An apparatus for wireless communications at a base station is described. The apparatus may include a processor, memory coupled with the processor, and instructions stored in the memory. The instructions may be executable by the processor to cause the apparatus to transmit, to a UE, a configuration message indicating that a CORESET is associated with a set of multiple activated TCI states, transmit, to the UE, a physical downlink control transmission, the physical downlink control transmission including scheduling information for a PDSCH transmission, identify, based on a scheduling offset for the PDSCH transmission being less than a threshold scheduling offset, at least one TCI state of the set of activated TCI states to apply to a transmission of the PDSCH transmission, and transmit the PDSCH transmission in accordance with the at least one TCI state.

Another apparatus for wireless communications at a base station is described. The apparatus may include means for transmitting, to a UE, a configuration message indicating that a CORESET is associated with a set of multiple activated TCI states, means for transmitting, to the UE, a physical downlink control transmission, the physical downlink control transmission including scheduling information for a PDSCH transmission, means for identifying, based on a scheduling offset for the PDSCH transmission being less than a threshold scheduling offset, at least one TCI state of the set of activated TCI states to apply to a transmission of the PDSCH transmission, and means for transmitting the PDSCH transmission in accordance with the at least one TCI state.

A non-transitory computer-readable medium storing code for wireless communications at a base station is described. The code may include instructions executable by a processor to transmit, to a UE, a configuration message indicating that a CORESET is associated with a set of multiple activated TCI states, transmit, to the UE, a physical downlink control transmission, the physical downlink control transmission including scheduling information for a PDSCH transmission, identify, based on a scheduling offset for the PDSCH transmission being less than a threshold scheduling offset, at least one TCI state of the set of activated TCI states to apply to a transmission of the PDSCH transmission, and transmit the PDSCH transmission in accordance with the at least one TCI state.

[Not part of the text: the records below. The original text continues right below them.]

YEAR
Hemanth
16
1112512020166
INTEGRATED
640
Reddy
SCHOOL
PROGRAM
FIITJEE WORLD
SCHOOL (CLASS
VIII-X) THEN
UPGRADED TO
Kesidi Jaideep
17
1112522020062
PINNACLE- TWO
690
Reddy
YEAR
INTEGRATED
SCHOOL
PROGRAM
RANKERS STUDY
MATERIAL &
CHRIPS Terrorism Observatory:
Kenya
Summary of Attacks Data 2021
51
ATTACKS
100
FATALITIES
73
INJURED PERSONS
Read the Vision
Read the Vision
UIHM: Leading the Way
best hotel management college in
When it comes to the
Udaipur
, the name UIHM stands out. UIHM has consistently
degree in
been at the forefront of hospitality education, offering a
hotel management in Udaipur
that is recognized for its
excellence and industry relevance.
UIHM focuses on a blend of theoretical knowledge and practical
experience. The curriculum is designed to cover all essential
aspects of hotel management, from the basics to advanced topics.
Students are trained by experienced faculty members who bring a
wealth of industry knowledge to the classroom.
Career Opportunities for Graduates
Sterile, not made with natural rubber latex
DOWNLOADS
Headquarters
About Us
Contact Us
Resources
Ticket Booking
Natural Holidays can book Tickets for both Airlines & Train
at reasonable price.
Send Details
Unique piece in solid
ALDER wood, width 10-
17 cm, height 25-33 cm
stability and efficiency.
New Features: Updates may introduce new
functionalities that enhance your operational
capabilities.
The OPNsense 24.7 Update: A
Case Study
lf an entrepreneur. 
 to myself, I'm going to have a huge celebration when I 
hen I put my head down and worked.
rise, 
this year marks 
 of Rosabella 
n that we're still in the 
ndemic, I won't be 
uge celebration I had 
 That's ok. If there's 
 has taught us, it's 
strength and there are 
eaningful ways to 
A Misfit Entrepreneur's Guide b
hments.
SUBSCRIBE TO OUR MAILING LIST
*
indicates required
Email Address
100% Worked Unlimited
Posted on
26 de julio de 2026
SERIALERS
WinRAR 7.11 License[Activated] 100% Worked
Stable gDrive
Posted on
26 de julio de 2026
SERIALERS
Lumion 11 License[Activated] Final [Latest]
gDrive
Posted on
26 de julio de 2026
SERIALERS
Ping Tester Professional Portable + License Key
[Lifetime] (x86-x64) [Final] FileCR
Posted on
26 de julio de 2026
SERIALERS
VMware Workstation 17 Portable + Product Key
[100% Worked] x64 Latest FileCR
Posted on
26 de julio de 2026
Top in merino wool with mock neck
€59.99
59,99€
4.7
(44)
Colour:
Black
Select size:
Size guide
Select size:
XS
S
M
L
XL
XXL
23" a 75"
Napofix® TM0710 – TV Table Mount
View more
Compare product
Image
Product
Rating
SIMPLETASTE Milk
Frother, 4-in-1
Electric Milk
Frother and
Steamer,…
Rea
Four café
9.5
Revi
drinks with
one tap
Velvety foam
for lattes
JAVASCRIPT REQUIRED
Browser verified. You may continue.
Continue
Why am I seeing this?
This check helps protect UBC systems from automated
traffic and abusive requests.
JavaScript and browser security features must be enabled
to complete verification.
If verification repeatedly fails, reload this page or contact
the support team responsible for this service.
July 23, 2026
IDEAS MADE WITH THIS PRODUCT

In some examples of the method, apparatuses, and non-transitory computer-readable medium described herein, the threshold scheduling offset may be a time duration for QCL.

Some examples of the method, apparatuses, and non-transitory computer-readable medium described herein may further include operations, features, means, or instructions for identifying the CORESET associated with two activated TCI states, where the at least one TCI state to apply to the reception of the PDSCH transmission includes at least one of the two activated TCI states.

In some examples of the method, apparatuses, and non-transitory computer-readable medium described herein, identifying the CORESET may include operations, features, means, or instructions for identifying one or more CORESETs associated with a transmission transmitted prior to identifying the CORESET and determining that a CORESET ID with a lowest value from each CORESET ID of the one or more CORESETs may be the CORESET ID identifying the CORESET.

In some examples of the method, apparatuses, and non-transitory computer-readable medium described herein, transmitting the PDSCH transmission may include operations, features, means, or instructions for transmitting the PDSCH transmission in accordance with one of the two activated TCI states.

Some examples of the method, apparatuses, and non-transitory computer-readable medium described herein may further include operations, features, means, or instructions for identifying the one of the two activated TCI states to apply to the reception of the PDSCH transmission based on a relative value of a TCI state ID for each of the two activated TCI states or a relative position of two fields within a control message each indicating one of the two activated TCI states.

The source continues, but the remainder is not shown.